*** Block opens ***
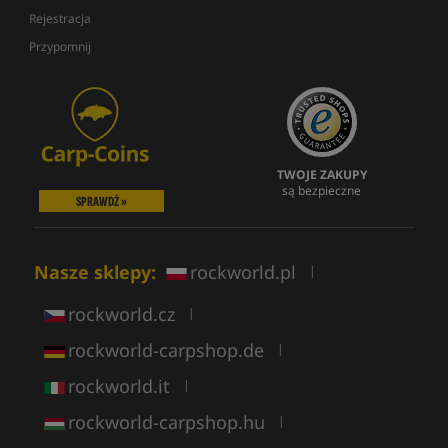
Rejestracja
Przypomnij
TWOJE ZAKUPY
są bezpieczne
SPRAWDŹ »
Nasze sklepy:
rockworld.pl
|
rockworld.cz
|
rockworld-carpshop.de
|
rockworld.it
|
rockworld-carpshop.hu
|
*** Block closes ***
** Task requirements **
Write out the material above once more, exactly as it reads, with no pictures.

** Response **
Rejestracja
Przypomnij
TWOJE ZAKUPY
są bezpieczne
SPRAWDŹ »
Nasze sklepy:
rockworld.pl
|
rockworld.cz
|
rockworld-carpshop.de
|
rockworld.it
|
rockworld-carpshop.hu
|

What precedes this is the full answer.